> _Description of the task_
Repeat the records below exactly, line for line.

> _Records for the exercise_

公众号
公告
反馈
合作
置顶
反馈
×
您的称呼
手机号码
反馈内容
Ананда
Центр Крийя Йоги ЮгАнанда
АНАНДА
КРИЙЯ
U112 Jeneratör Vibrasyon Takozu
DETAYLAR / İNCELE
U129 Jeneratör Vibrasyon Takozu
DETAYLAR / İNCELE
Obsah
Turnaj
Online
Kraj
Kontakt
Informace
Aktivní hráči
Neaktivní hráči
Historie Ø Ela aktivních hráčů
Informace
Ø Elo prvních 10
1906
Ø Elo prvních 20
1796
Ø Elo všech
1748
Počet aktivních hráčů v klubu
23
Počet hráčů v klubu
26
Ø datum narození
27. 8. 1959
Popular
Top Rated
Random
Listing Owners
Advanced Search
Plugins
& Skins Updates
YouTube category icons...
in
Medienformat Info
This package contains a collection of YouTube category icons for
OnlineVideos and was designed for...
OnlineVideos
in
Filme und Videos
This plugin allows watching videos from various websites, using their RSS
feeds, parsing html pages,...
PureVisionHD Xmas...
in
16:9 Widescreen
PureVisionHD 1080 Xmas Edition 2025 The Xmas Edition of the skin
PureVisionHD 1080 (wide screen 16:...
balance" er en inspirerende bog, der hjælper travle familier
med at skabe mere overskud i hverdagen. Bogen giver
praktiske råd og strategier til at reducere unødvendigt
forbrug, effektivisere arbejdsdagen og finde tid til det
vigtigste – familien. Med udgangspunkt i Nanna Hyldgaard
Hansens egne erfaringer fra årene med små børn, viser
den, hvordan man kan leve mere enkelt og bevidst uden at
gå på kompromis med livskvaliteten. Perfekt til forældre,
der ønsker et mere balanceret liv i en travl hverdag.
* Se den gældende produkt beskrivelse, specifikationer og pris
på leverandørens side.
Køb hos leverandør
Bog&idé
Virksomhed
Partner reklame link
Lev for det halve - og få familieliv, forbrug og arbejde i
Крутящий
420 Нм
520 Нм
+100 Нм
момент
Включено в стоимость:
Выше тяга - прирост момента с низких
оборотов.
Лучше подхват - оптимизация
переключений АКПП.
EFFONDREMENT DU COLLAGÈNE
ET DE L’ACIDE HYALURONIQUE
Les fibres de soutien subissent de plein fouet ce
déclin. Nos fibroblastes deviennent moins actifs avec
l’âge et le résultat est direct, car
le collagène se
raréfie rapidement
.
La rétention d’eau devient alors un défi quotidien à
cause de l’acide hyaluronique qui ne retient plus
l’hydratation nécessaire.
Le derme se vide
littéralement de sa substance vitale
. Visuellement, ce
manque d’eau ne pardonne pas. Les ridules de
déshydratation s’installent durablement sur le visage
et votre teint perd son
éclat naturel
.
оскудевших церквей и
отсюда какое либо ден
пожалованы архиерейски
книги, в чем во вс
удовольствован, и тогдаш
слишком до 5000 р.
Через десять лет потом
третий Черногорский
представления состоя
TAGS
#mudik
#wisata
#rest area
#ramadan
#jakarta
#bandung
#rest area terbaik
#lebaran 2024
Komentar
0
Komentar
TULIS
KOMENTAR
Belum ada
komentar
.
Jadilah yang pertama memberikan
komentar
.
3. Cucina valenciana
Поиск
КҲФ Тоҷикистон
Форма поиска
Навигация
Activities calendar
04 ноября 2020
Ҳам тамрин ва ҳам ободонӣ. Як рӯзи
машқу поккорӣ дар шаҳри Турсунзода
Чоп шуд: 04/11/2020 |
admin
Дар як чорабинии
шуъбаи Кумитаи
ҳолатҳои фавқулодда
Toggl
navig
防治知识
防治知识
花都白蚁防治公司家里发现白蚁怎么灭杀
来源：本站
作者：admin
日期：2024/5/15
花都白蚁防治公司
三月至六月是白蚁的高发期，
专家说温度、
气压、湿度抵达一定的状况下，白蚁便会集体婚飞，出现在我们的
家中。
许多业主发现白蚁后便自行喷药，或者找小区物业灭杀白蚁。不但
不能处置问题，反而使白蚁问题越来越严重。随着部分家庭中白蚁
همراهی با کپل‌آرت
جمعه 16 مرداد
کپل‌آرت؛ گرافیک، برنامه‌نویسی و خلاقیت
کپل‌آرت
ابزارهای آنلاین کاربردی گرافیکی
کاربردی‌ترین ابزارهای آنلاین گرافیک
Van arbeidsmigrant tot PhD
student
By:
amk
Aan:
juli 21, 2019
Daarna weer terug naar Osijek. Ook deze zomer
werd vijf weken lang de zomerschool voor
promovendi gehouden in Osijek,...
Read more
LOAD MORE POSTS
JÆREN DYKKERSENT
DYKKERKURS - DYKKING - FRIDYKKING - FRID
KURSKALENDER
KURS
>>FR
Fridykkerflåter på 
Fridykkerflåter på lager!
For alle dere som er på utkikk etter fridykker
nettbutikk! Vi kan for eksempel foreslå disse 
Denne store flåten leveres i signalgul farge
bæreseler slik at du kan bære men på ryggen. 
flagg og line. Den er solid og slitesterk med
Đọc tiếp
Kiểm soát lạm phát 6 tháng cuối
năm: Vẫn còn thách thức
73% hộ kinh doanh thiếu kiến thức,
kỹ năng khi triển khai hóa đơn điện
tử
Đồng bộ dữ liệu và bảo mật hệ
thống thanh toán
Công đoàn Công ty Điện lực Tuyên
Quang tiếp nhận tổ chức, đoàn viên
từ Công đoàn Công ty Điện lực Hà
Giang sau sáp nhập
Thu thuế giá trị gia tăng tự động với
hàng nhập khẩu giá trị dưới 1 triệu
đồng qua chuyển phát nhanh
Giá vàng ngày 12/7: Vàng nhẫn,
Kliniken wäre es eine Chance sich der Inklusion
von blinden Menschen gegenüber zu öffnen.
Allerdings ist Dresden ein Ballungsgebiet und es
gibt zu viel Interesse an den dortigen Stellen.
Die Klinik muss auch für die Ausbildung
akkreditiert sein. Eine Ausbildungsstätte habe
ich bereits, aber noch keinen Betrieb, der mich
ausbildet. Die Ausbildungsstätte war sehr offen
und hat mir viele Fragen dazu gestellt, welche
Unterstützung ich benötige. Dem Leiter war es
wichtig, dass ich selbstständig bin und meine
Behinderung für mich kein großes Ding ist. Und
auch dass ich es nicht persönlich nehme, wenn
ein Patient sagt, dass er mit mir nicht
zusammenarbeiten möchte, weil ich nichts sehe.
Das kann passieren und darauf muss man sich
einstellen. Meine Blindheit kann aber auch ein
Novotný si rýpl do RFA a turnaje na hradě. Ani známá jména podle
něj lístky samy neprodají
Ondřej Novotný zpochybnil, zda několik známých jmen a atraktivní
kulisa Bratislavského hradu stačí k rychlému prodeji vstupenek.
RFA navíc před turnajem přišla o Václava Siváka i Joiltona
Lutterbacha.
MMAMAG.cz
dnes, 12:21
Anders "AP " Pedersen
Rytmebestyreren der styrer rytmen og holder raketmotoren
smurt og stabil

> _Solution to this problem_
公众号
公告
反馈
合作
置顶
反馈
×
您的称呼
手机号码
反馈内容
Ананда
Центр Крийя Йоги ЮгАнанда
АНАНДА
КРИЙЯ
U112 Jeneratör Vibrasyon Takozu
DETAYLAR / İNCELE
U129 Jeneratör Vibrasyon Takozu
DETAYLAR / İNCELE
Obsah
Turnaj
Online
Kraj
Kontakt
Informace
Aktivní hráči
Neaktivní hráči
Historie Ø Ela aktivních hráčů
Informace
Ø Elo prvních 10
1906
Ø Elo prvních 20
1796
Ø Elo všech
1748
Počet aktivních hráčů v klubu
23
Počet hráčů v klubu
26
Ø datum narození
27. 8. 1959
Popular
Top Rated
Random
Listing Owners
Advanced Search
Plugins
& Skins Updates
YouTube category icons...
in
Medienformat Info
This package contains a collection of YouTube category icons for
OnlineVideos and was designed for...
OnlineVideos
in
Filme und Videos
This plugin allows watching videos from various websites, using their RSS
feeds, parsing html pages,...
PureVisionHD Xmas...
in
16:9 Widescreen
PureVisionHD 1080 Xmas Edition 2025 The Xmas Edition of the skin
PureVisionHD 1080 (wide screen 16:...
balance" er en inspirerende bog, der hjælper travle familier
med at skabe mere overskud i hverdagen. Bogen giver
praktiske råd og strategier til at reducere unødvendigt
forbrug, effektivisere arbejdsdagen og finde tid til det
vigtigste – familien. Med udgangspunkt i Nanna Hyldgaard
Hansens egne erfaringer fra årene med små børn, viser
den, hvordan man kan leve mere enkelt og bevidst uden at
gå på kompromis med livskvaliteten. Perfekt til forældre,
der ønsker et mere balanceret liv i en travl hverdag.
* Se den gældende produkt beskrivelse, specifikationer og pris
på leverandørens side.
Køb hos leverandør
Bog&idé
Virksomhed
Partner reklame link
Lev for det halve - og få familieliv, forbrug og arbejde i
Крутящий
420 Нм
520 Нм
+100 Нм
момент
Включено в стоимость:
Выше тяга - прирост момента с низких
оборотов.
Лучше подхват - оптимизация
переключений АКПП.
EFFONDREMENT DU COLLAGÈNE
ET DE L’ACIDE HYALURONIQUE
Les fibres de soutien subissent de plein fouet ce
déclin. Nos fibroblastes deviennent moins actifs avec
l’âge et le résultat est direct, car
le collagène se
raréfie rapidement
.
La rétention d’eau devient alors un défi quotidien à
cause de l’acide hyaluronique qui ne retient plus
l’hydratation nécessaire.
Le derme se vide
littéralement de sa substance vitale
. Visuellement, ce
manque d’eau ne pardonne pas. Les ridules de
déshydratation s’installent durablement sur le visage
et votre teint perd son
éclat naturel
.
оскудевших церквей и
отсюда какое либо ден
пожалованы архиерейски
книги, в чем во вс
удовольствован, и тогдаш
слишком до 5000 р.
Через десять лет потом
третий Черногорский
представления состоя
TAGS
#mudik
#wisata
#rest area
#ramadan
#jakarta
#bandung
#rest area terbaik
#lebaran 2024
Komentar
0
Komentar
TULIS
KOMENTAR
Belum ada
komentar
.
Jadilah yang pertama memberikan
komentar
.
3. Cucina valenciana
Поиск
КҲФ Тоҷикистон
Форма поиска
Навигация
Activities calendar
04 ноября 2020
Ҳам тамрин ва ҳам ободонӣ. Як рӯзи
машқу поккорӣ дар шаҳри Турсунзода
Чоп шуд: 04/11/2020 |
admin
Дар як чорабинии
шуъбаи Кумитаи
ҳолатҳои фавқулодда
Toggl
navig
防治知识
防治知识
花都白蚁防治公司家里发现白蚁怎么灭杀
来源：本站
作者：admin
日期：2024/5/15
花都白蚁防治公司
三月至六月是白蚁的高发期，
专家说温度、
气压、湿度抵达一定的状况下，白蚁便会集体婚飞，出现在我们的
家中。
许多业主发现白蚁后便自行喷药，或者找小区物业灭杀白蚁。不但
不能处置问题，反而使白蚁问题越来越严重。随着部分家庭中白蚁
همراهی با کپل‌آرت
جمعه 16 مرداد
کپل‌آرت؛ گرافیک، برنامه‌نویسی و خلاقیت
کپل‌آرت
ابزارهای آنلاین کاربردی گرافیکی
کاربردی‌ترین ابزارهای آنلاین گرافیک
Van arbeidsmigrant tot PhD
student
By:
amk
Aan:
juli 21, 2019
Daarna weer terug naar Osijek. Ook deze zomer
werd vijf weken lang de zomerschool voor
promovendi gehouden in Osijek,...
Read more
LOAD MORE POSTS
JÆREN DYKKERSENT
DYKKERKURS - DYKKING - FRIDYKKING - FRID
KURSKALENDER
KURS
>>FR
Fridykkerflåter på 
Fridykkerflåter på lager!
For alle dere som er på utkikk etter fridykker
nettbutikk! Vi kan for eksempel foreslå disse 
Denne store flåten leveres i signalgul farge
bæreseler slik at du kan bære men på ryggen. 
flagg og line. Den er solid og slitesterk med
Đọc tiếp
Kiểm soát lạm phát 6 tháng cuối
năm: Vẫn còn thách thức
73% hộ kinh doanh thiếu kiến thức,
kỹ năng khi triển khai hóa đơn điện
tử
Đồng bộ dữ liệu và bảo mật hệ
thống thanh toán
Công đoàn Công ty Điện lực Tuyên
Quang tiếp nhận tổ chức, đoàn viên
từ Công đoàn Công ty Điện lực Hà
Giang sau sáp nhập
Thu thuế giá trị gia tăng tự động với
hàng nhập khẩu giá trị dưới 1 triệu
đồng qua chuyển phát nhanh
Giá vàng ngày 12/7: Vàng nhẫn,
Kliniken wäre es eine Chance sich der Inklusion
von blinden Menschen gegenüber zu öffnen.
Allerdings ist Dresden ein Ballungsgebiet und es
gibt zu viel Interesse an den dortigen Stellen.
Die Klinik muss auch für die Ausbildung
akkreditiert sein. Eine Ausbildungsstätte habe
ich bereits, aber noch keinen Betrieb, der mich
ausbildet. Die Ausbildungsstätte war sehr offen
und hat mir viele Fragen dazu gestellt, welche
Unterstützung ich benötige. Dem Leiter war es
wichtig, dass ich selbstständig bin und meine
Behinderung für mich kein großes Ding ist. Und
auch dass ich es nicht persönlich nehme, wenn
ein Patient sagt, dass er mit mir nicht
zusammenarbeiten möchte, weil ich nichts sehe.
Das kann passieren und darauf muss man sich
einstellen. Meine Blindheit kann aber auch ein
Novotný si rýpl do RFA a turnaje na hradě. Ani známá jména podle
něj lístky samy neprodají
Ondřej Novotný zpochybnil, zda několik známých jmen a atraktivní
kulisa Bratislavského hradu stačí k rychlému prodeji vstupenek.
RFA navíc před turnajem přišla o Václava Siváka i Joiltona
Lutterbacha.
MMAMAG.cz
dnes, 12:21
Anders "AP " Pedersen
Rytmebestyreren der styrer rytmen og holder raketmotoren
smurt og stabil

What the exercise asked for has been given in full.